Best Practices for robots.txt: A Complete SEO Guide

The robots.txt file tells search engine crawlers which parts of your site they can and cannot access. A properly configured robots.txt optimizes crawl budget, prevents indexing of sensitive pages, and ensures search engines spend their time crawling your most important content.

What Is robots.txt?

robots.txt is a plain text file placed at the root of your domain (example.com/robots.txt) that provides directives to web crawlers about which URLs they are allowed to crawl.

Location: Must be at the exact path /robots.txt — no subdirectories
Format: Plain text with specific syntax for user-agent and allow/disallow directives
Advisory, not enforced: robots.txt is a suggestion — well-behaved crawlers follow it, but malicious bots may ignore it
Not for security: Do not use robots.txt to hide sensitive content — it is publicly readable

Basic robots.txt Syntax

User-Agent

Specifies which crawler the rules apply to.

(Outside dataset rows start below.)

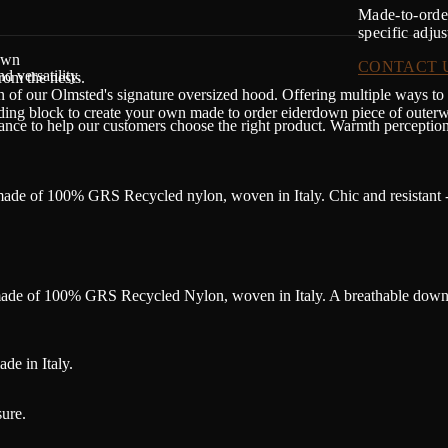
Made-to-order
specific adju
own
CONTACT 
d versatility.
rom the nests.
n of our Olmsted's signature oversized hood. Offering multiple ways to
lding block to create your own made to order eiderdown piece of outerw
dance to help our customers choose the right product. Warmth perceptio
ade of 100% GRS Recycled nylon, woven in Italy. Chic and resistant -
 made of 100% GRS Recycled Nylon, woven in Italy. A breathable down-
de in Italy.
ure.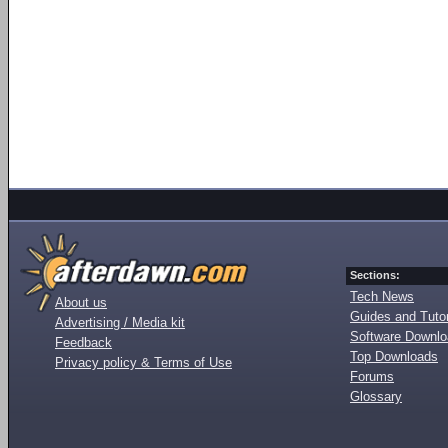
Sections:
Tech News
About us
Guides and Tutor
Advertising / Media kit
Software Downl
Feedback
Top Downloads
Privacy policy & Terms of Use
Forums
Glossary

User-agent: * — applies to all crawlers
User-agent: Googlebot — applies only to Google’s crawler
User-agent: Bingbot — applies only to Bing’s crawler

Disallow

Tells crawlers not to access specific paths.

Disallow: /admin/ — blocks the entire /admin/ directory
Disallow: /private-page — blocks a specific URL path
Disallow: / — blocks the entire site
Disallow: (empty) — allows everything

Allow

Overrides a disallow for specific paths within a blocked directory.

Allow: /admin/public-page — allows access to one page within a blocked /admin/ directory

Sitemap

Points crawlers to your XML sitemap location.

Sitemap: https://example.com/sitemap.xml
Can include multiple sitemap directives

Common robots.txt Configurations

Allow All Crawling

User-agent: *
Disallow:

This allows all crawlers to access all pages. Appropriate for most small to medium sites.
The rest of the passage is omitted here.